Could you return all of the entries word for word, minus any pictures?
.....
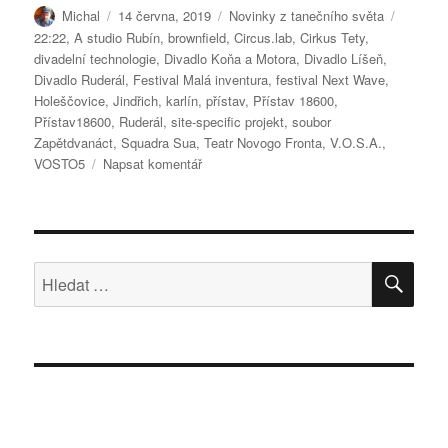
Autor:
Publikováno:
Rubriky:
Štítky:
Michal
14 června, 2019
Novinky z tanečního světa
22:22
,
A studio Rubín
,
brownfield
,
Circus.lab
,
Cirkus Tety
,
divadelní technologie
,
Divadlo Koňa a Motora
,
Divadlo Líšeň
,
Divadlo Ruderál
,
Festival Malá inventura
,
festival Next Wave
,
Holeščovice
,
Jindřich
,
karlín
,
přístav
,
Přístav 18600
,
Přístav18600
,
Ruderál
,
site-specific projekt
,
soubor
Zapětdvanáct
,
Squadra Sua
,
Teatr Novogo Fronta
,
V.O.S.A.
,
pro
VOSTO5
Napsat komentář
text
s
názvem
Zakotvíte
v
HLE
Hledat:
přístavu?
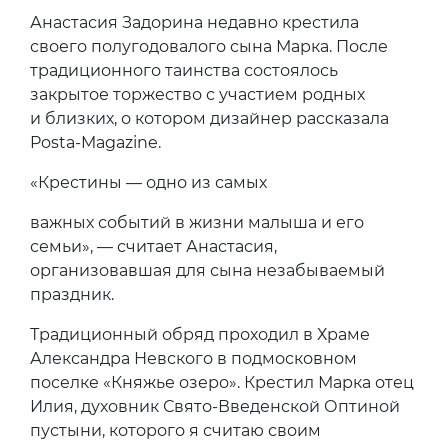
Анастасия Задорина недавно крестила
своего полугодовалого сына Марка. После
традиционного таинства состоялось
закрытое торжество с участием родных
и близких, о котором дизайнер рассказала
Posta-Magazine.
«Крестины — одно из самых
важных событий в жизни малыша и его
семьи», — считает Анастасия,
организовавшая для сына незабываемый
праздник.
Традиционный обряд проходил в Храме
Александра Невского в подмосковном
поселке «Княжье озеро». Крестил Марка отец
Илия, духовник Свято-Введенской Оптиной
пустыни, которого я считаю своим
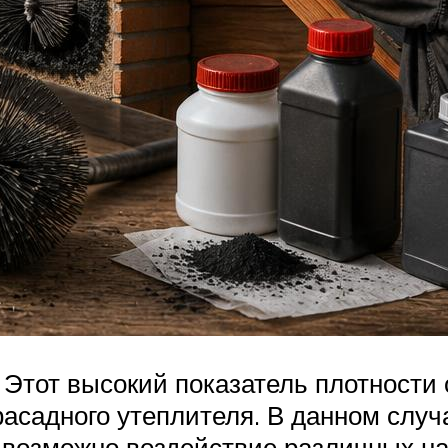
³. Этот высокий показатель плотност
асадного утеплителя. В данном случ
 возможно воздействие различных наг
.....
* Output of the exercise:
Autor:
Publikováno:
Rubriky:
Štítky:
Michal
14 června, 2019
Novinky z tanečního světa
22:22
,
A studio Rubín
,
brownfield
,
Circus.lab
,
Cirkus Tety
,
divadelní technologie
,
Divadlo Koňa a Motora
,
Divadlo Líšeň
,
Divadlo Ruderál
,
Festival Malá inventura
,
festival Next Wave
,
Holeščovice
,
Jindřich
,
karlín
,
přístav
,
Přístav 18600
,
Přístav18600
,
Ruderál
,
site-specific projekt
,
soubor
Zapětdvanáct
,
Squadra Sua
,
Teatr Novogo Fronta
,
V.O.S.A.
,
pro
VOSTO5
Napsat komentář
text
s
názvem
Zakotvíte
v
HLE
Hledat:
přístavu?
Анастасия Задорина недавно крестила
своего полугодовалого сына Марка. После
традиционного таинства состоялось
закрытое торжество с участием родных
и близких, о котором дизайнер рассказала
Posta-Magazine.
«Крестины — одно из самых
важных событий в жизни малыша и его
семьи», — считает Анастасия,
организовавшая для сына незабываемый
праздник.
Традиционный обряд проходил в Храме
Александра Невского в подмосковном
поселке «Княжье озеро». Крестил Марка отец
Илия, духовник Свято-Введенской Оптиной
пустыни, которого я считаю своим
³. Этот высокий показатель плотност
асадного утеплителя. В данном случ
 возможно воздействие различных наг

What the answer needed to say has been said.